Unfortunately, more money for food also translates into a lack of force of will. Out the window, one free appetiser and logic flies! Such deals usually mean that Americans are exposed to an industry focused on unnecessary salt, oil and sugar. A single dish will also have a day’s worth of sodium in several chains.
The good news is that it can help improve these chances drastically by choosing correctly from the menu. The best way to look at these picks is to contrast them with their high-calorie counterparts, plus their fat and sodium content, from some of the largest national chain restaurants. Here are the passes and picks for a number of the best chains in America, some of which will surprise you:
Chicken and Sun-Dried Tomatoes with 1,832 calories, 70 grammes of saturated fat, 876 mg of sodium. Cheesecake Factory-Pass on Fettuccini. Sounds healthy, okay? Bear in mind that more than 2000 calories a day should not be consumed by the average male! Instead, select 713 calories of grilled salmon, 11 grammes of saturated fat and 320 mg of sodium.
Red Robin-Pass 1096 Calories, 64 grammes of fat and 1,899 mg of sodium on an A1 Peppercorn Burger. Go for a 665-calorie Chicken Caprese Sandwich, 29 grammes of fat, and 1153 mg of sodium.
Olive Garden-Skip 1440 Calories of Chicken & Shrimp Carbonara, 88 grammes of total fat and 3000 mg of sodium. With 740 calories, 52 grammes of fat, and 1350 mg of sodium, try Chicken Scampi.
Applebee’s-Pass 1,910 calories, 24 grammes of saturated fat, and 3,140 mg of sodium on New England Fish and Chips. 520 calories, 5 grammes of saturated fat, and 1,840 mg of sodium. Pick-Steak & Honey BBQ Chicken Mix.
Uh, P.F. Chang’s-Avoid the Almond & Cashew Chicken Lunch Cup, which is served with 991 calories, 6 grammes of saturated fat and 4,963 mg of sodium over white or brown rice. Try the Buddha’s Feast Lunch Bowl instead, served on brown rice, which is 550 calories, 1 gramme of saturated fat, and 1,833 mg of sodium.
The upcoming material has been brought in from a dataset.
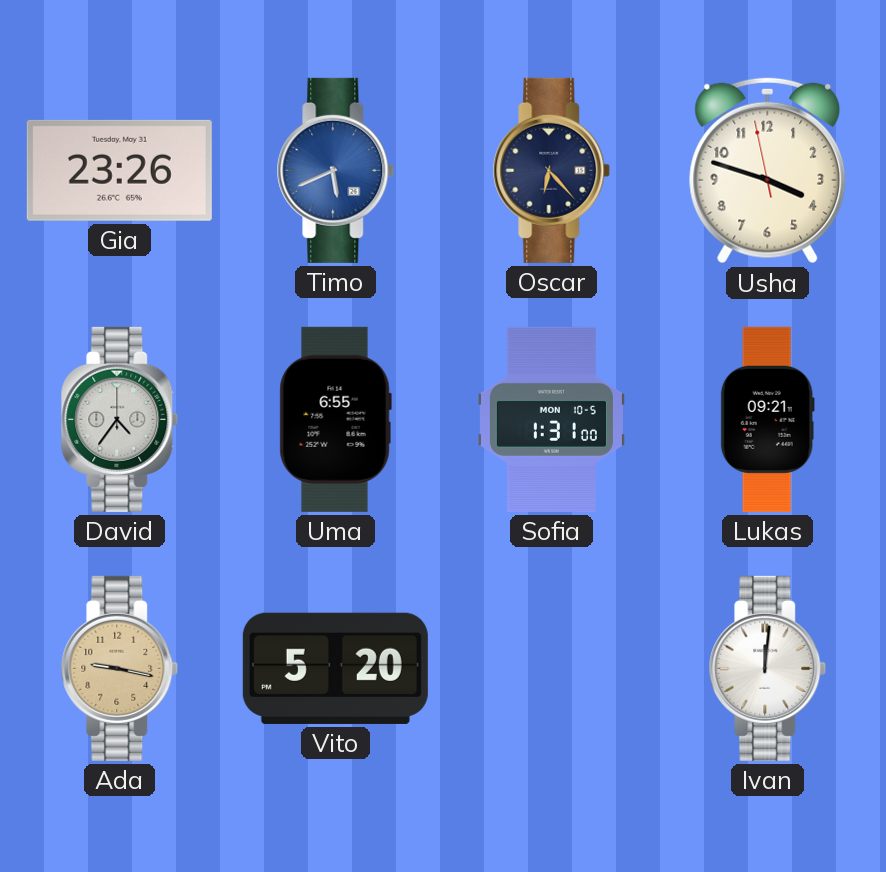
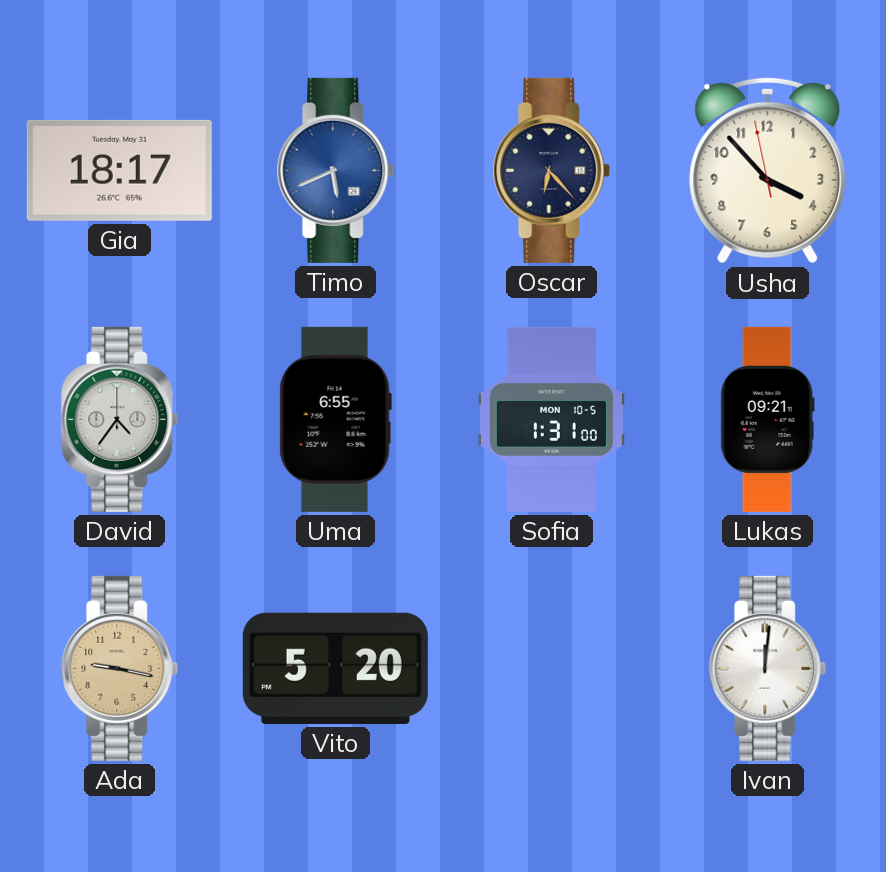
Gia: 23:26 -> 18:17
Usha: 3:47 -> 3:52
With 1280 calories, 73 grammes of fat and 4300 mg of sodium, Red Lobster-Resist the Admiral’s Feast. Go for the 600 Calories Supreme Feast, 28 grammes of fat, and 3660 grammes of sodium. Both of these are entries mentioned in the menu portion of Signature Combinations.
Boston Market-Pass with 940 calories, 18 grammes of saturated fat and 2,430 mg of sodium on the Meatloaf Carver Sandwich. Open-face sandwich with 330 calories, 1 gramme of saturated fat and 1,480 mg of sodium. Pick-Roasted Turkey.
1,160 calories, 63 grammes of fat, and 2,930 mg of sodium, Denny’s-Pass on the Heartland Scramble. Instead, try 390 calories, 18 grammes of fat, and 870 mg of sodium with the fresh Fit Fare Omelette.
There are also several things you can do at ANY of your favourite restaurants to save money, calories, and fat. The nutrition of several chains on the web can now be looked up so that you can even prepare your meal before you go. This nutritional information is now needed by several states and towns, if not on the web rather than at the restaurant, so ask your server.